##### Available data #####

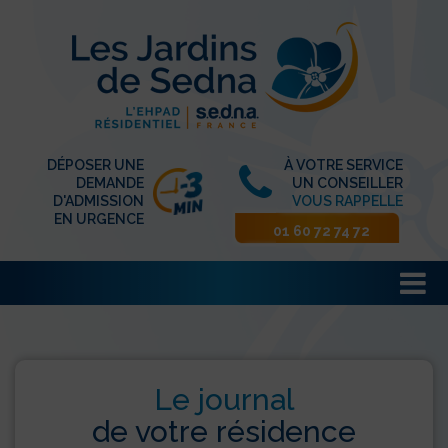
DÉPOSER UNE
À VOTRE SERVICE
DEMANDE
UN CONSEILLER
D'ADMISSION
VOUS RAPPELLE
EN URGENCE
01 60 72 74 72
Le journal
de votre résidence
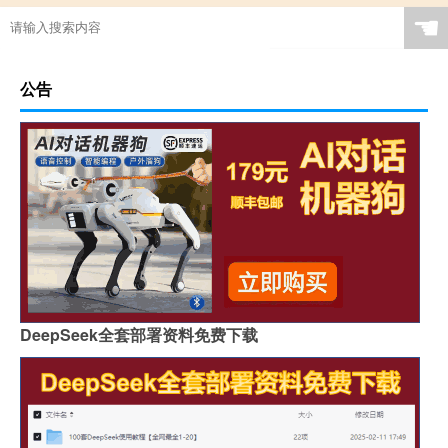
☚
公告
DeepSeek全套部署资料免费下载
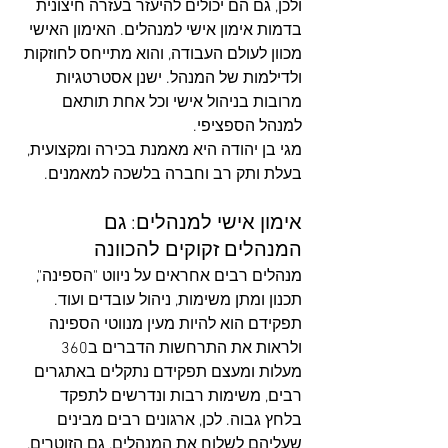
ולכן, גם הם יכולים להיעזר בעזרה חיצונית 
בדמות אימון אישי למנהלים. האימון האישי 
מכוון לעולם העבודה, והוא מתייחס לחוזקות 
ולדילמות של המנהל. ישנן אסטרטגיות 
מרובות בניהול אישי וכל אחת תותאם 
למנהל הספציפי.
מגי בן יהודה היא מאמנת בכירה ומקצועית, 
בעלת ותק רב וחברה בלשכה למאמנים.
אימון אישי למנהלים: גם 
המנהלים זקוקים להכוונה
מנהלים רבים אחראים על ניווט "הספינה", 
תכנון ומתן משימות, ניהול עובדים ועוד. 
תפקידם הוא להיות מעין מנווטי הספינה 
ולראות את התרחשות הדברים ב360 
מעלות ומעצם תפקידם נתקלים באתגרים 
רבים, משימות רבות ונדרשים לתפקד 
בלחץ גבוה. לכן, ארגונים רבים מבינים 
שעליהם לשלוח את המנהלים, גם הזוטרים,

#####

Write the listing out exactly, word for word, but omit the pictures.

DÉPOSER UNE
À VOTRE SERVICE
DEMANDE
UN CONSEILLER
D'ADMISSION
VOUS RAPPELLE
EN URGENCE
01 60 72 74 72
Le journal
de votre résidence
☚
公告
DeepSeek全套部署资料免费下载
ולכן, גם הם יכולים להיעזר בעזרה חיצונית 
בדמות אימון אישי למנהלים. האימון האישי 
מכוון לעולם העבודה, והוא מתייחס לחוזקות 
ולדילמות של המנהל. ישנן אסטרטגיות 
מרובות בניהול אישי וכל אחת תותאם 
למנהל הספציפי.
מגי בן יהודה היא מאמנת בכירה ומקצועית, 
בעלת ותק רב וחברה בלשכה למאמנים.
אימון אישי למנהלים: גם 
המנהלים זקוקים להכוונה
מנהלים רבים אחראים על ניווט "הספינה", 
תכנון ומתן משימות, ניהול עובדים ועוד. 
תפקידם הוא להיות מעין מנווטי הספינה 
ולראות את התרחשות הדברים ב360 
מעלות ומעצם תפקידם נתקלים באתגרים 
רבים, משימות רבות ונדרשים לתפקד 
בלחץ גבוה. לכן, ארגונים רבים מבינים 
שעליהם לשלוח את המנהלים, גם הזוטרים,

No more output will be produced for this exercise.